In the modern data platform world, companies rely heavily on data-driven decisions. However, the question remains: Are we using the data at the right time? The answer may not always be ‘yes.’ Companies in every industry quickly shift from batch processing to real-time data streams to keep up with modern business requirements. The specific use cases such as fraud detection, contextual marketing triggers, and dynamic pricing rely on leveraging a data feed or real-time data. Based on the current and comprehensive data, organizations get visibility to make informed operational decisions faster.

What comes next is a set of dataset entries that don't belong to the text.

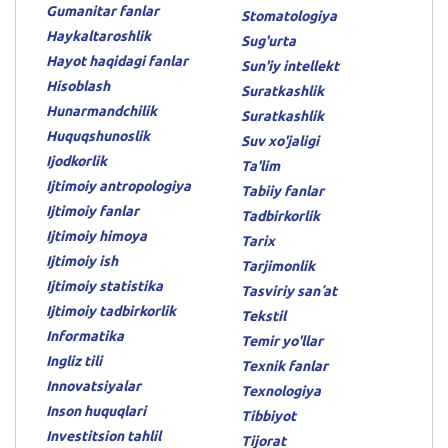
Gumanitar fanlar
Stomatologiya
Haykaltaroshlik
Sug'urta
Hayot haqidagi fanlar
Sun'iy intellekt
Hisoblash
Suratkashlik
Hunarmandchilik
Suratkashlik
Huquqshunoslik
Suv xo'jaligi
Ijodkorlik
Ta'lim
Ijtimoiy antropologiya
Tabiiy fanlar
Ijtimoiy fanlar
Tadbirkorlik
Ijtimoiy himoya
Tarix
Ijtimoiy ish
Tarjimonlik
Ijtimoiy statistika
Tasviriy sanʼat
Ijtimoiy tadbirkorlik
Tekstil
Informatika
Temir yo'llar
Ingliz tili
Texnik fanlar
Innovatsiyalar
Texnologiya
Inson huquqlari
Tibbiyot
Investitsion tahlil
Tijorat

When deciding on real-time data ingestion solutions, customers look for the following factors:
- Scalability
- Ordering
- Consistency and durability
- Fault tolerance and data guarantees
- Cost effectiveness
AWS MSK Serverless and Confluent Kafka Standard are considered to be the best services for real-time data ingestion. This blog shares insights that will help you make an informed decision on the right fit for your requirements.
About AWS MSK Serverless
Amazon Managed Streaming for Apache Kafka (Amazon MSK) Serverless is a fully managed service that enables you to build and run applications that use Apache Kafka to process streaming data. It automatically provisions and scales capacity while managing the partitions in your topic, so you can stream data without thinking about right-sizing or scaling clusters. It offers a throughput-based pricing model, so you pay only for what you use.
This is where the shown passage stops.